BACKGROUND: Our 2001 study in 5 states found that medical problems contributed to at least 46.2% of all bankruptcies. Since then, health costs and the numbers of un- and underinsured have increased, and bankruptcy laws have tightened.

METHODS: We surveyed a random national sample of 2,314 bankruptcy filers in 2007, abstracted their court records, and interviewed 1,032 of them. We designated bankruptcies as “medical” based on debtors’ stated reasons for filing, income loss due to illness, and the magnitude of their medical debts.

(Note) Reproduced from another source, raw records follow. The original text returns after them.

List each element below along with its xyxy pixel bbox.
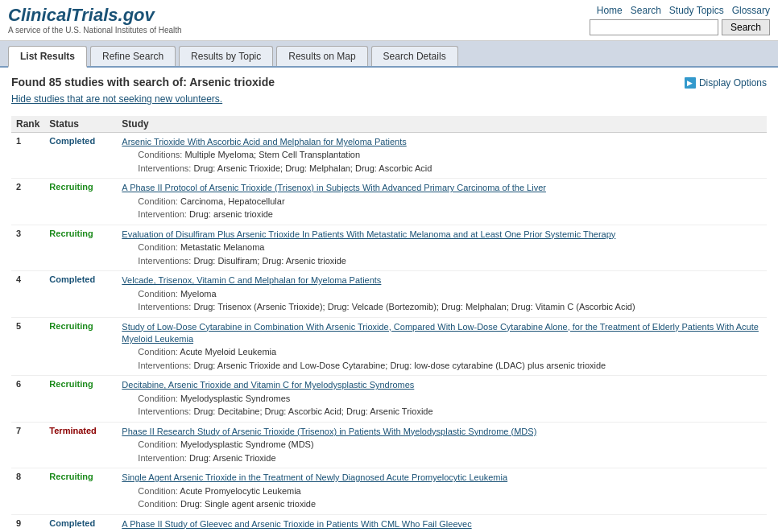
study-conditions: Conditions: Multiple Myeloma; Stem Cell … [122, 148, 762, 162]
study-conditions: Condition: Metastatic Melanoma [122, 241, 762, 254]
status-cell: Recruiting [44, 468, 117, 514]
table-row: 8RecruitingSingle Agent Arsenic Trioxide… [11, 468, 767, 514]
col-status: Status [44, 116, 117, 133]
rank-cell: 2 [11, 179, 44, 225]
table-row: 9CompletedA Phase II Study of Gleevec an… [11, 514, 767, 532]
rank-cell: 5 [11, 317, 44, 376]
study-interventions: Interventions: Drug: Trisenox (Arsenic T… [122, 300, 762, 314]
status-badge: Recruiting [49, 229, 93, 238]
tab-search-details[interactable]: Search Details [371, 46, 458, 66]
status-cell: Recruiting [44, 179, 117, 225]
status-cell: Completed [44, 514, 117, 532]
home-link[interactable]: Home [597, 5, 623, 16]
search-input[interactable] [590, 19, 718, 35]
study-interventions: Condition: Drug: Single agent arsenic tr… [122, 497, 762, 511]
tab-list-results[interactable]: List Results [8, 46, 87, 68]
study-cell: A Phase II Study of Gleevec and Arsenic … [117, 514, 767, 532]
study-title-link[interactable]: A Phase II Protocol of Arsenic Trioxide … [122, 183, 546, 192]
study-interventions: Interventions: Drug: Disulfiram; Drug: A… [122, 254, 762, 268]
status-badge: Recruiting [49, 321, 93, 331]
tab-results-by-topic[interactable]: Results by Topic [179, 46, 273, 66]
main-content: ▶ Display Options Found 85 studies with … [0, 68, 778, 532]
study-interventions: Interventions: Drug: Arsenic Trioxide an… [122, 359, 762, 373]
study-title-link[interactable]: A Phase II Study of Gleevec and Arsenic … [122, 519, 471, 529]
tabs-bar: List Results Refine Search Results by To… [0, 41, 778, 68]
col-study: Study [117, 116, 767, 133]
study-cell: Phase II Research Study of Arsenic Triox… [117, 422, 767, 468]
rank-cell: 9 [11, 514, 44, 532]
results-table: Rank Status Study 1CompletedArsenic Trio… [11, 116, 767, 532]
search-link[interactable]: Search [631, 5, 661, 16]
study-conditions: Condition: Myelodysplastic Syndromes [122, 392, 762, 406]
study-title-link[interactable]: Decitabine, Arsenic Trioxide and Vitamin… [122, 380, 414, 390]
rank-cell: 8 [11, 468, 44, 514]
table-row: 4CompletedVelcade, Trisenox, Vitamin C a… [11, 271, 767, 317]
study-conditions: Condition: Acute Myeloid Leukemia [122, 345, 762, 359]
search-button[interactable]: Search [722, 19, 770, 35]
rank-cell: 6 [11, 376, 44, 422]
status-cell: Completed [44, 271, 117, 317]
study-interventions: Intervention: Drug: arsenic trioxide [122, 208, 762, 221]
study-title-link[interactable]: Phase II Research Study of Arsenic Triox… [122, 427, 536, 436]
status-cell: Recruiting [44, 376, 117, 422]
table-row: 6RecruitingDecitabine, Arsenic Trioxide … [11, 376, 767, 422]
table-row: 2RecruitingA Phase II Protocol of Arseni… [11, 179, 767, 225]
study-cell: A Phase II Protocol of Arsenic Trioxide … [117, 179, 767, 225]
tab-refine-search[interactable]: Refine Search [90, 46, 176, 66]
study-cell: Evaluation of Disulfiram Plus Arsenic Tr… [117, 225, 767, 270]
logo-area: ClinicalTrials.gov A service of the U.S.… [8, 5, 182, 35]
status-badge: Recruiting [49, 472, 93, 481]
table-row: 3RecruitingEvaluation of Disulfiram Plus… [11, 225, 767, 270]
study-title-link[interactable]: Evaluation of Disulfiram Plus Arsenic Tr… [122, 229, 615, 239]
status-badge: Recruiting [49, 182, 93, 192]
rank-cell: 1 [11, 133, 44, 179]
study-cell: Arsenic Trioxide With Ascorbic Acid and … [117, 133, 767, 179]
study-conditions: Condition: Carcinoma, Hepatocellular [122, 195, 762, 208]
study-interventions: Interventions: Drug: Arsenic Trioxide; D… [122, 162, 762, 175]
study-title-link[interactable]: Single Agent Arsenic Trioxide in the Tre… [122, 472, 507, 482]
results-body: 1CompletedArsenic Trioxide With Ascorbic… [11, 133, 767, 533]
rank-cell: 4 [11, 271, 44, 317]
tab-results-on-map[interactable]: Results on Map [276, 46, 367, 66]
study-interventions: Intervention: Drug: Arsenic Trioxide [122, 452, 762, 465]
study-cell: Decitabine, Arsenic Trioxide and Vitamin… [117, 376, 767, 422]
study-conditions: Condition: Myelodysplastic Syndrome (MDS… [122, 438, 762, 452]
rank-cell: 7 [11, 422, 44, 468]
display-options-icon: ▶ [685, 77, 696, 89]
logo-subtitle: A service of the U.S. National Institute… [8, 26, 182, 35]
study-cell: Single Agent Arsenic Trioxide in the Tre… [117, 468, 767, 514]
status-cell: Completed [44, 133, 117, 179]
study-topics-link[interactable]: Study Topics [669, 5, 724, 16]
col-rank: Rank [11, 116, 44, 133]
display-options-button[interactable]: ▶ Display Options [685, 77, 767, 89]
study-title-link[interactable]: Study of Low-Dose Cytarabine in Combinat… [122, 322, 759, 344]
rank-cell: 3 [11, 225, 44, 270]
study-title-link[interactable]: Arsenic Trioxide With Ascorbic Acid and … [122, 137, 406, 146]
table-row: 1CompletedArsenic Trioxide With Ascorbic… [11, 133, 767, 179]
header-nav: Home Search Study Topics Glossary Search [590, 5, 770, 35]
glossary-link[interactable]: Glossary [732, 5, 770, 16]
study-interventions: Interventions: Drug: Decitabine; Drug: A… [122, 405, 762, 419]
header-search-box: Search [590, 19, 770, 35]
study-conditions: Condition: Acute Promyelocytic Leukemia [122, 485, 762, 498]
site-logo[interactable]: ClinicalTrials.gov [8, 5, 182, 26]
study-cell: Study of Low-Dose Cytarabine in Combinat… [117, 317, 767, 376]
status-badge: Terminated [49, 426, 96, 435]
study-cell: Velcade, Trisenox, Vitamin C and Melphal… [117, 271, 767, 317]
status-badge: Completed [49, 136, 95, 146]
table-row: 7TerminatedPhase II Research Study of Ar… [11, 422, 767, 468]
study-title-link[interactable]: Velcade, Trisenox, Vitamin C and Melphal… [122, 275, 381, 285]
status-badge: Completed [49, 518, 95, 528]
status-badge: Completed [49, 274, 95, 284]
table-header-row: Rank Status Study [11, 116, 767, 133]
status-badge: Recruiting [49, 379, 93, 389]
table-row: 5RecruitingStudy of Low-Dose Cytarabine … [11, 317, 767, 376]
found-text: Found 85 studies with search of: Arsenic… [11, 76, 767, 89]
study-conditions: Condition: Myeloma [122, 287, 762, 301]
status-cell: Recruiting [44, 317, 117, 376]
hide-studies-link[interactable]: Hide studies that are not seeking new vo… [11, 93, 222, 105]
header-links: Home Search Study Topics Glossary [597, 5, 770, 16]
status-cell: Recruiting [44, 225, 117, 270]
status-cell: Terminated [44, 422, 117, 468]
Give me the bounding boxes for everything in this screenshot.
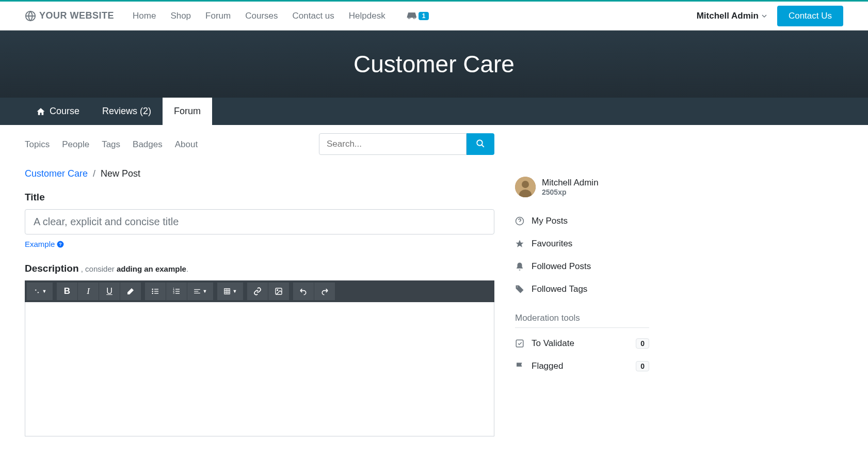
editor-style-dropdown[interactable]: ▼ xyxy=(27,283,53,300)
search-button[interactable] xyxy=(467,133,494,155)
editor-align-dropdown[interactable]: ▼ xyxy=(187,283,213,300)
hero-title: Customer Care xyxy=(0,50,868,78)
title-input[interactable] xyxy=(25,209,494,234)
editor-link-button[interactable] xyxy=(247,283,268,300)
sidebar-username: Mitchell Admin xyxy=(542,178,599,188)
title-label: Title xyxy=(25,192,494,203)
sidebar-favourites[interactable]: Favourites xyxy=(515,232,649,255)
logo[interactable]: YOUR WEBSITE xyxy=(25,10,114,22)
editor-undo-button[interactable] xyxy=(293,283,314,300)
svg-rect-14 xyxy=(175,291,180,291)
user-info: Mitchell Admin 2505xp xyxy=(542,178,599,196)
editor-clear-format-button[interactable] xyxy=(120,283,141,300)
sidebar-followed-tags-label: Followed Tags xyxy=(532,284,587,294)
forum-nav-badges[interactable]: Badges xyxy=(133,139,163,150)
logo-text: YOUR WEBSITE xyxy=(39,10,114,21)
tab-forum-label: Forum xyxy=(174,106,201,117)
forum-nav-people[interactable]: People xyxy=(62,139,89,150)
align-icon xyxy=(194,288,201,295)
cart-button[interactable]: 1 xyxy=(406,11,429,21)
forum-nav-tags[interactable]: Tags xyxy=(102,139,120,150)
breadcrumb-parent[interactable]: Customer Care xyxy=(25,168,88,179)
subtabs: Course Reviews (2) Forum xyxy=(0,98,868,125)
avatar xyxy=(515,177,536,197)
chevron-down-icon xyxy=(762,13,767,19)
star-icon xyxy=(515,239,524,248)
moderation-links: To Validate 0 Flagged 0 xyxy=(515,332,649,378)
home-icon xyxy=(36,107,45,116)
navbar-right: Mitchell Admin Contact Us xyxy=(697,6,843,26)
table-icon xyxy=(223,288,231,295)
nav-forum[interactable]: Forum xyxy=(199,7,237,25)
breadcrumb-separator: / xyxy=(93,168,95,179)
forum-top-row: Topics People Tags Badges About xyxy=(25,133,494,168)
eraser-icon xyxy=(126,287,135,295)
svg-text:?: ? xyxy=(59,241,62,246)
sidebar-my-posts[interactable]: My Posts xyxy=(515,210,649,232)
svg-rect-6 xyxy=(154,289,158,289)
svg-rect-8 xyxy=(154,291,158,291)
svg-point-7 xyxy=(152,291,153,292)
hero: Customer Care xyxy=(0,30,868,98)
nav-courses[interactable]: Courses xyxy=(239,7,284,25)
help-icon: ? xyxy=(57,241,64,248)
editor-image-button[interactable] xyxy=(268,283,289,300)
svg-line-2 xyxy=(481,145,484,147)
sidebar-favourites-label: Favourites xyxy=(532,239,572,249)
tab-course-label: Course xyxy=(50,106,79,117)
tab-reviews[interactable]: Reviews (2) xyxy=(91,98,163,125)
forum-nav-about[interactable]: About xyxy=(175,139,198,150)
nav-helpdesk[interactable]: Helpdesk xyxy=(343,7,392,25)
main-container: Topics People Tags Badges About Customer… xyxy=(0,125,868,445)
flag-icon xyxy=(515,362,524,371)
user-card[interactable]: Mitchell Admin 2505xp xyxy=(515,177,649,197)
svg-point-9 xyxy=(152,293,153,294)
editor-table-dropdown[interactable]: ▼ xyxy=(217,283,243,300)
editor-underline-button[interactable]: U xyxy=(99,283,120,300)
sidebar-followed-posts[interactable]: Followed Posts xyxy=(515,255,649,278)
svg-rect-10 xyxy=(154,293,158,293)
editor-redo-button[interactable] xyxy=(314,283,335,300)
image-icon xyxy=(275,287,283,295)
editor-italic-button[interactable]: I xyxy=(78,283,99,300)
sidebar-links: My Posts Favourites Followed Posts Follo… xyxy=(515,210,649,301)
bell-icon xyxy=(515,262,524,271)
forum-nav-topics[interactable]: Topics xyxy=(25,139,50,150)
list-ol-icon: 123 xyxy=(172,287,181,295)
editor-bold-button[interactable]: B xyxy=(57,283,77,300)
editor-ul-button[interactable] xyxy=(145,283,166,300)
editor-textarea[interactable] xyxy=(25,302,494,436)
nav-shop[interactable]: Shop xyxy=(164,7,197,25)
svg-rect-16 xyxy=(175,293,180,293)
svg-point-28 xyxy=(522,181,529,188)
svg-rect-17 xyxy=(194,289,200,290)
magic-icon xyxy=(33,288,40,295)
nav-home[interactable]: Home xyxy=(126,7,162,25)
cart-badge: 1 xyxy=(419,12,429,20)
tab-course[interactable]: Course xyxy=(25,98,91,125)
search-input[interactable] xyxy=(319,133,467,155)
mod-flagged[interactable]: Flagged 0 xyxy=(515,355,649,378)
editor-ol-button[interactable]: 123 xyxy=(166,283,187,300)
svg-rect-19 xyxy=(194,293,200,293)
tags-icon xyxy=(515,285,524,294)
example-link[interactable]: Example ? xyxy=(25,240,64,248)
sidebar-followed-tags[interactable]: Followed Tags xyxy=(515,278,649,301)
mod-to-validate[interactable]: To Validate 0 xyxy=(515,332,649,355)
contact-us-button[interactable]: Contact Us xyxy=(777,6,843,26)
globe-icon xyxy=(25,10,36,22)
user-dropdown[interactable]: Mitchell Admin xyxy=(697,11,767,21)
description-hint: , consider adding an example. xyxy=(81,264,188,273)
mod-to-validate-label: To Validate xyxy=(532,338,574,349)
svg-rect-12 xyxy=(175,289,180,289)
moderation-header: Moderation tools xyxy=(515,313,649,328)
svg-rect-18 xyxy=(194,291,198,291)
svg-point-5 xyxy=(152,289,153,290)
tab-forum[interactable]: Forum xyxy=(163,98,212,125)
nav-contact[interactable]: Contact us xyxy=(286,7,341,25)
main-navbar: YOUR WEBSITE Home Shop Forum Courses Con… xyxy=(0,2,868,30)
breadcrumb: Customer Care / New Post xyxy=(25,168,494,179)
list-ul-icon xyxy=(151,287,159,295)
search-row xyxy=(319,133,494,155)
svg-rect-20 xyxy=(224,289,230,294)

RESULTS: Using a conservative definition, 62.1% of all bankruptcies in 2007 were medical; 92% of these medical debtors had medical debts over $5,000, or 10% of pretax family income. The rest met criteria for medical bankruptcy because they had lost significant income due to illness or mortgaged a home to pay medical bills. Most medical debtors were well educated, owned homes, and had middle-class occupations. Three quarters had health insurance. Using identical definitions in 2001 and 2007, the share of bankruptcies attributable to medical problems rose by 49.6%. In logistic regression analysis controlling for demographic factors, the odds that a bankruptcy had a medical cause was 2.38-fold higher in 2007 than in 2001.

CONCLUSIONS: Illness and medical bills contribute to a large and increasing share of US bankruptcies.

I have personal reasons to feel strongly about the NHS. It’s quite simple: due to complications deriving from the fact that I am a type two diabetic, I need an appointment with specialist podiatrists every two weeks, and I am on six different kinds of medication. These keep my condition under control but they would be beyond my means. In America I would by now be bankrupt, very ill or dead. Sorry Mr Santorum: you’re just wrong about the NHS. Your system is more expensive than ours and it just doesn’t work for a large proportion of the US population. If I were an American, I might well still vote for you (my ideal American candidate probably doesn’t exist). But the more I look at the American political system, the more profoundly grateful I am to be a British subject.

Post-script

This has nothing to do with US politics, but with a piece I wrote a week or two ago about the CTS edition of the new missal. I have a correction, made necessary by the fact that I was writing before I had had chance to get really familiar with this splendid volume. I wrote that “It would have been nice to have some of the old prayers of preparation and thanksgiving printed at the beginning and end of the missal; but one can simply carry on doing what one has always done, one doesn’t need to be spoon-fed.” Well, these prayers (exactly the ones I was thinking about; St Thomas, St Ambrose, St Clement etc) are indeed given, in both English and Latin, not at the beginning and end of the missal itself, but before (p508) and after (p673) the order of Mass. More logical, really, though not quite so easy to find. Sorry about that: still, it gives me another opportunity to encourage you to go and get your copy if you haven’t already.